Identify a balance between finances and desires

Go into your home search with a clear idea of what matters in a new home. Create a list that includes two types of characteristics:

  • Non negotiables are features that you MUST have in your new home. This typically includes things that are difficult or impossible to modify such as location, lot size, and the number of bedrooms.
  • Nice-to-haves are features that you’d LIKE to have in your new home but aren’t dealbreakers, especially because they can often be changed. Think cosmetic aspects like flooring, counters, and outdoor spaces. Research potential neighborhoods and prices for homes with these characteristics.
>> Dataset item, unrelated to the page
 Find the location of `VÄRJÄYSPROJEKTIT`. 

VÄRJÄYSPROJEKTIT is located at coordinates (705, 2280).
Doing the research up front will make your search for the perfect home more focused. In addition, you’ll be better prepared to strike a balance between the features you want and what you can reasonably afford.
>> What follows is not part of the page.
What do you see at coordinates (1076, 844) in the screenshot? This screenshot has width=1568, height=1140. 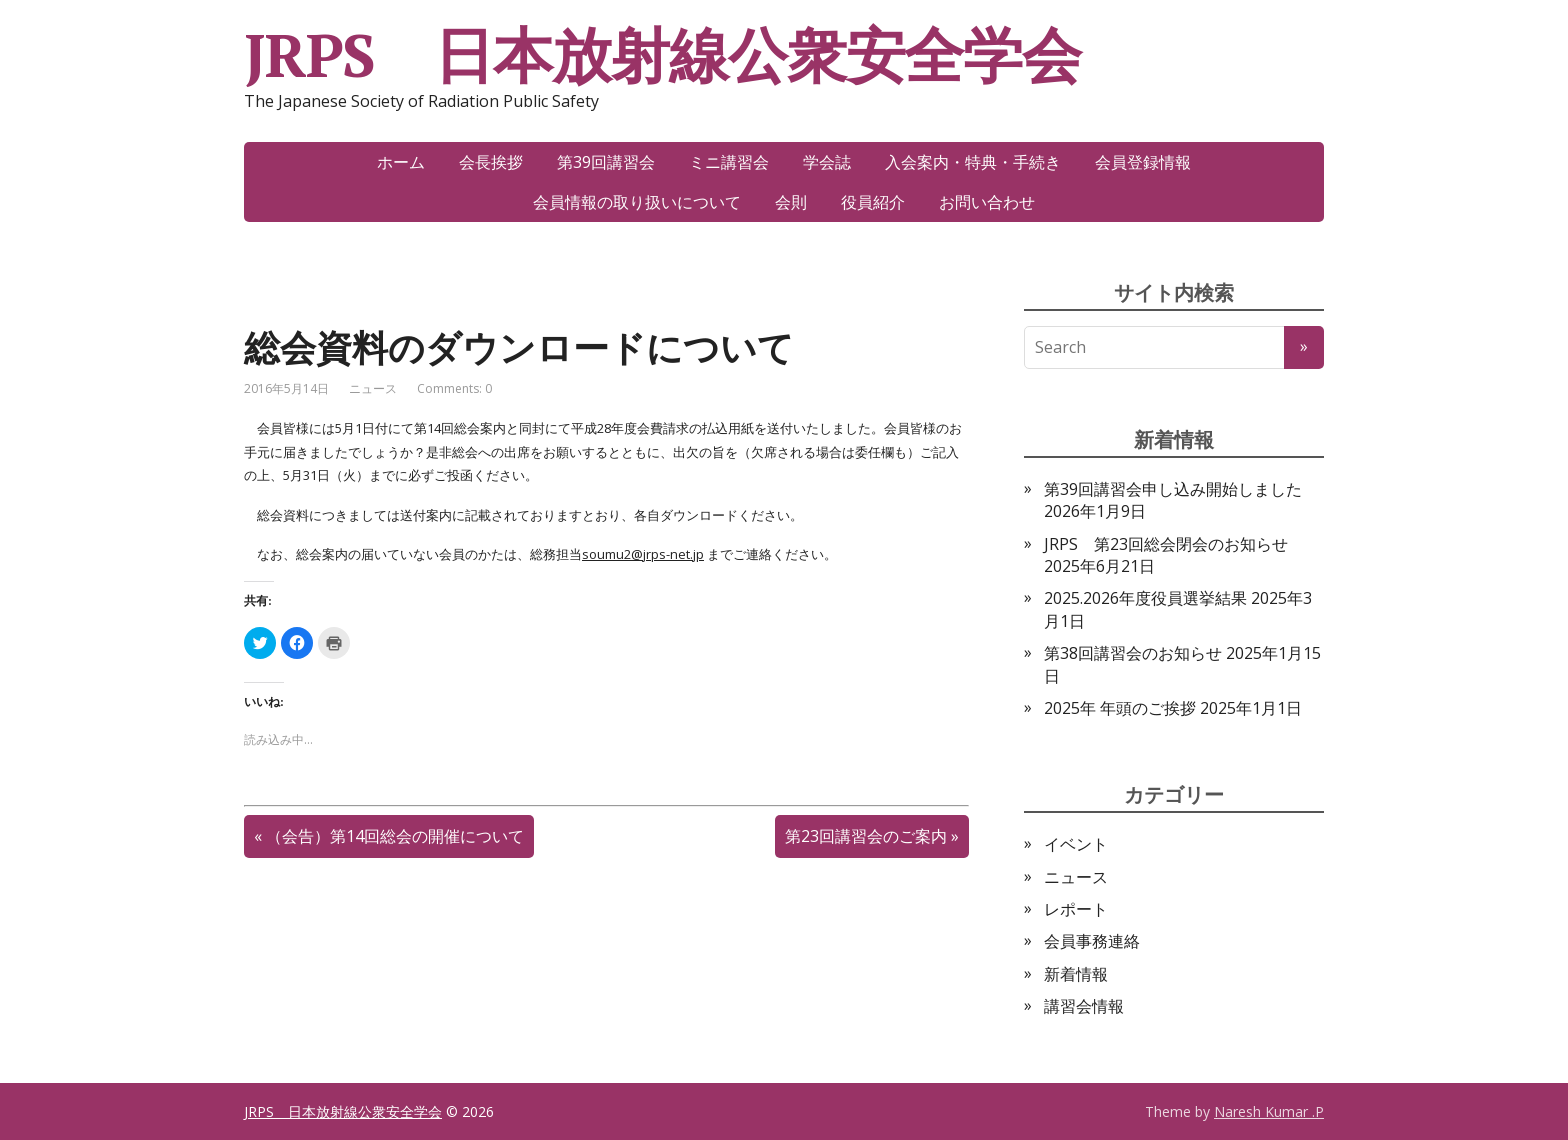 I see `イベント` at bounding box center [1076, 844].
Shop for a mortgage and get it finalized

Loan preapproval is powerful when it comes to making an offer on a house you want. On top of that, it gives you a better idea of how much you can comfortably afford. However, remember that once you’ve been pre-approved for a mortgage, you’ll still have to get final loan approval.

Be patient with this part of the process. You’ll have to document your income, assets, and monthly expenses so your lender can determine if you’ll be able to afford the monthly principal and interest payment. Getting final loan approval means that you have to keep your finances and credit in line during underwriting.

Make an offer

It’s best to make your offer based on a CMA (comparative market analysis) done by your real estate agent. Understanding how you can make an attractive offer on a property will help increase your chances the seller will accept it.

Protect your investment

Home Price Protection helps you safeguard your home in case of an economic downturn. Just like homeowner’s insurance, a monthly payment provides coverage during times your home’s value drops, supplying payments to offset rising costs, job loss, and other concerns.

Takeaways

  1. Before starting your buying journey, decide on a budget and build up a support team. You will likely need a real estate agent, lawyer, and a banker or mortgage broker.
  2. Consider how your credit score impacts your interest rate and monthly payments.
  3. Confirm your finances and have a loan approval from your bank or lender before getting serious about a property.